#### [WHAT IS EXPECTED]
The answer must consist solely of the lines from the line with "празднование 20-летия Аста" to the final line of the data below, reproduced exactly, pictures omitted.

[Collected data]
────────────────────

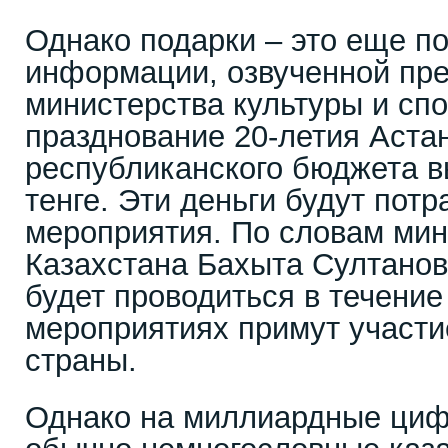
Однако подарки – это еще п
информации, озвученной пр
министерства культуры и спо
празднование 20-летия Аста
республиканского бюджета в
тенге. Эти деньги будут пот
мероприятия. По словам ми
Казахстана Бахыта Султанов
будет проводиться в течение 
мероприятиях примут участи
страны.
Однако на миллиардные циф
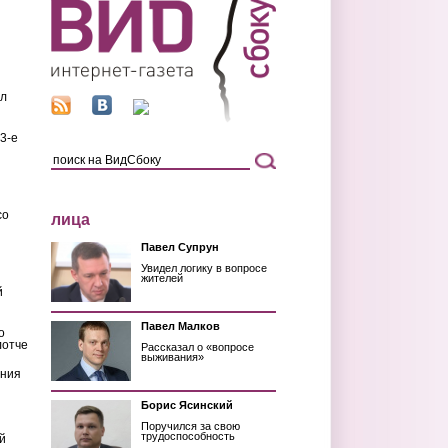
ил
3-е
со
лица
Павел Супрун
Увидел логику в вопросе
жителей
й
Павел Малков
о
лотче
Рассказал о «вопросе
выживания»
ения
Борис Ясинский
Поручился за свою
трудоспособность
й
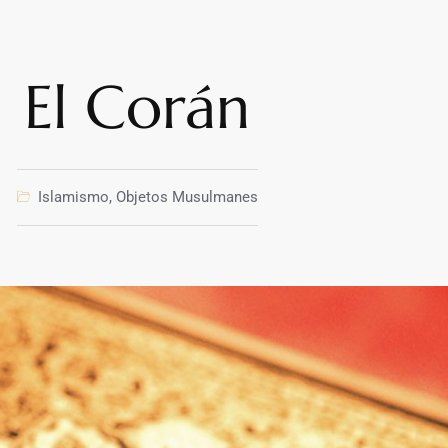
El Corán
Islamismo
,
Objetos Musulmanes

────────────────────

#### [RESULT OF THIS EXERCISE]
празднование 20-летия Аста
республиканского бюджета в
тенге. Эти деньги будут пот
мероприятия. По словам ми
Казахстана Бахыта Султанов
будет проводиться в течение 
мероприятиях примут участи
страны.
Однако на миллиардные циф
ил
3-е
со
лица
Павел Супрун
Увидел логику в вопросе
жителей
й
Павел Малков
о
лотче
Рассказал о «вопросе
выживания»
ения
Борис Ясинский
Поручился за свою
трудоспособность
й
El Corán
Islamismo
,
Objetos Musulmanes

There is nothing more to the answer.